I admire those who are prepared to carry the equivalent of a small car on their backs, who have spent days planning, cooking and storing meals, who love camping and all the time consumption it involves. It just seems like too much hard work to me.
That's why I like freeze-dried food packs. The simplicity - and the fact it brings back good memories of Florida in the early 1980s when we were eating astronaut ice cream powder during a visit to the Kennedy Space Centre.
I remember one trip deep into Glen Affric where my friends were all carrying huge packs and I just had my normal one. A couple even had smaller packs on top of their larger ones. They were wondering what I had forgotten to pack; I was wondering just what the hell they had thought so vital that they had to bring it in bulk.
The answer: They were geared for a full-on picnic, tupperware containers with home-made meals, bottles and bottles of water. And alcohol. I had sacrificed such luxury for lightweight sustenance, food that weighed nothing, and I just got drunk on the views.
Their fare may have been better but the bonus for me was there was little or nothing left to carry out, so my load got lighter as we went. I suspected it wasn't much fun doing a big circuit of Munros complete with empty plastic boxes and bottles.
So with perfect timing, I was delighted to be offered the chance to try out some new freeze-dried food sample packs as I set off on my eight-day mountain tour.
The Summit to Eat range is fairly new to the market. As with most of these types of food it all depends on making sure you get the water levels right.
There are eight main meals on offer, two of them vegetarian. I enjoyed the chicken tikka with rice and the chicken fried rice and I assumed my buddy James was happy with the scrambled egg and cheese pack but I didn't like to interrupt him while he was shovelling it down like a hungry wolfhound.
I'm a big breakfast person so I had opted to try the morning oats with raspberry and rice pudding with strawberry, both of which hit the spot. The custard apple crunch was also tasty but with the high levels of sats I reckon my arteries might be running up a white flag if I tucked into this too often.
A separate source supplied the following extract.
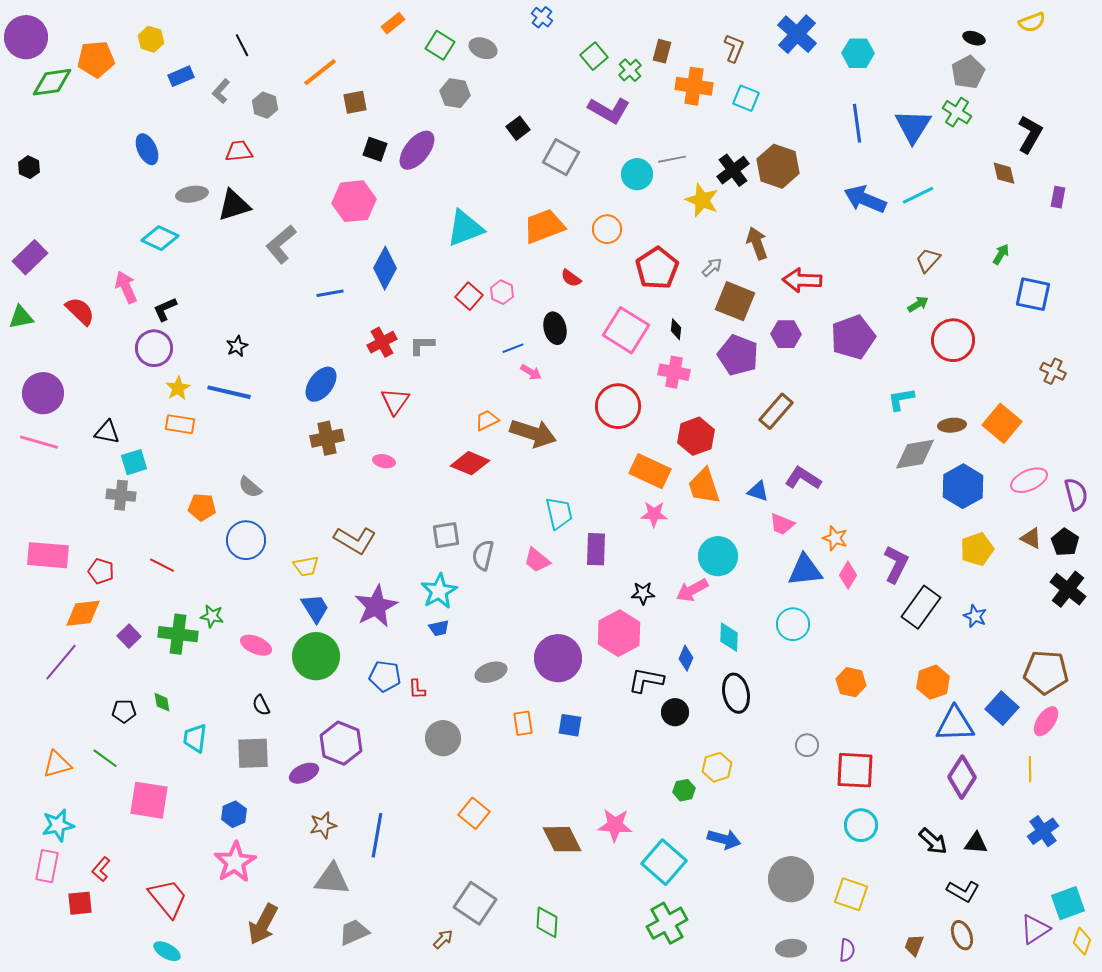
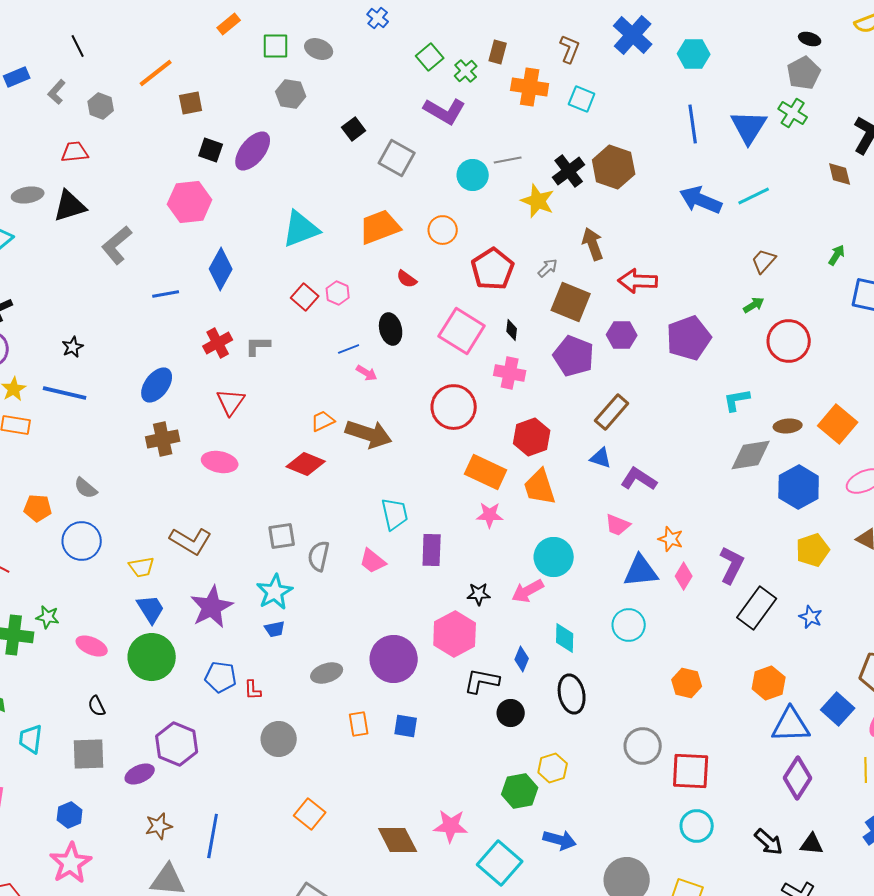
green square: (440, 45) -> (276, 46), turned -32
pink ellipse: (384, 461) -> (220, 462), size x1.6
blue triangle: (758, 491) -> (601, 458), moved
gray circle: (807, 745) -> (643, 746), size x1.6
green hexagon: (684, 790) -> (520, 791), size x1.6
The packs weigh 136 grams at the top end to 80 at the bottom. Calories for the main meals are from 500-600, desserts and breakfasts 300-469, and prices range from £5.50 to £4.50.
Food packs are always going to prove more expensive than preparing your own, but they are convenient and a couple of packs add next to nothing to the weight of the rucksack. The Summit to Eat range is a tasty and welcome addition to the hillwalker's menu.